A Ham-Handed Creator?
In Charles Darwin’s one long argument against final causes, teleology, separate creation, independent creation or as he sometimes simply put it, the “ordinary view,” he complained, among other things, that notions of independent creation were tantamount to rejecting “a real for an unreal, or at least for an unknown, cause.” Furthermore, separate and innumerable acts of creation amounted to a tautology, “only re-stating the fact in dignified language.” And echoing Descartes’ criticism of Aristotelianism (the qualities themselves are in need of explanation), Darwin complained that viewing nature as revealing the plan of the Creator is vacuous and “nothing is thus added to our knowledge.” In summary, Darwin argued that independent creation was a vacuous tautology that appeals to unknown or unreal causes. The problem, as usual, is that the evolutionist’s criticism of other points of view is, in fact, a perfect description of evolution itself.Consider, for example, one of Jerry Coyne’s favorite “proofs” of evolution, the recurrent laryngeal nerve. Coyne informs his readers that “It’s a prime example of ‘bad design,’ that is, of the ham-handedness of any creator that was responsible for designing organisms” because “It’s much longer than it need be, taking a tortuous route several feet longer than the direct path from brain to neck.”
But, according to Coyne, with evolution it all makes perfect sense. You see in the fish, the nerve lined up with a blood vessel, with both the nerve and blood vessel servicing the gills. But when the population of fish turned into a population of humans, and the blood vessel migrated rearwards, the nerve had no choice but to go along for the ride for it was looped around the vessel. The result is a nerve that winds its way along a circuitous route from the brain, down into our chest, and then back up to larynx.
Of course the nerve interacts with tissue along the way, but so what? It’s obviously a bad design. And what’s even more obvious is that there must be an untold number of such geometric constraints and puzzles as evolution shuffled the insides of the species it created. It can’t even reroute a little nerve cell and so as evolution began creating species the set of future species it could possibly create must have rapidly narrowed. It’s truly amazing that evolution could do much at all given all these constraints.
And yet there it is. Evolution created millions of species, each with their own design treasures. A biological universe filled with mechanical, electrical and chemical wonders. Somehow evolution did it all, even though it is so limited.
In fact one of those wonders is the recurrent laryngeal nerve itself. You see nerve cells are not little wires or hollow tubes carrying little electrical charges. They are incredibly fine-tuned, ingenious biological signal carriers that operate by a chemical choreography sending charged ions back and forth across its membrane to produce an action potential that progresses along the nerve.
And as nerves get longer, they get even more complex. That is the case with the recurrent laryngeal nerve. In the giraffe it is about 15 feet long. And in whales and dinosaurs they are much longer still. This creates significant design problems, such as how the nerve would transport necessary molecules, both large and small, from one end of the nerve to the other. It would take too long so evolution must have come up with some creative solutions.

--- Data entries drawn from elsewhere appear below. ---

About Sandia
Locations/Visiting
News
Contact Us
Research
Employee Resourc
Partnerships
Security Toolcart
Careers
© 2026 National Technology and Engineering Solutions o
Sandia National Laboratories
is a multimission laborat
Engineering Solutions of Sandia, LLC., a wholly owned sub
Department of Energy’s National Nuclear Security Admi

Pretty amazing stuff for the blind watchmaker that couldn’t reroute the nerve.
So what exactly is evolution telling us here? The history of evolutionary thought is full of failed claims of bad design. Over and over evolutionists have been convinced that nature’s designs were meaningless claptraps, only later to be shown up by scientific discoveries revealing clever function. But all the while evolutionists remained unfazed. At first, the meaningless claptrap reveals there was no designer. And later, the discovered function reveals an adaptation. One way or another, evolution did it.
Furthermore, evolutionists remain unfazed when amazing new mechanisms and structures are found. Whether the nerves are restructured, or the body plan is redesigned, evolutionists are sure that evolution created it. After all, it was selected for.
The recurrent laryngeal nerve is just another one of these stories. Evolutionists have no idea how it could have evolved. They have no idea how any nerve cell could have evolved for that matter. But they are sure it must have. Nor do they have any idea what are all the functions of the nerve.
Their certainty has little to do with evolutionary mechanisms and pathways, which are usually quite speculative. Rather, their certainty has to do with the quality and aesthetics of the design. It doesn’t work, or if it does work it doesn’t look right. They are making non scientific, metaphysical judgments about the biological world. And their theory consists of so many just-so stories, immune to empirical data and removed from the realities of science. We might say it is a vacuous tautology that appeals to unknown or unreal causes. But that would be quote mining.
Religion drives science, and it matters.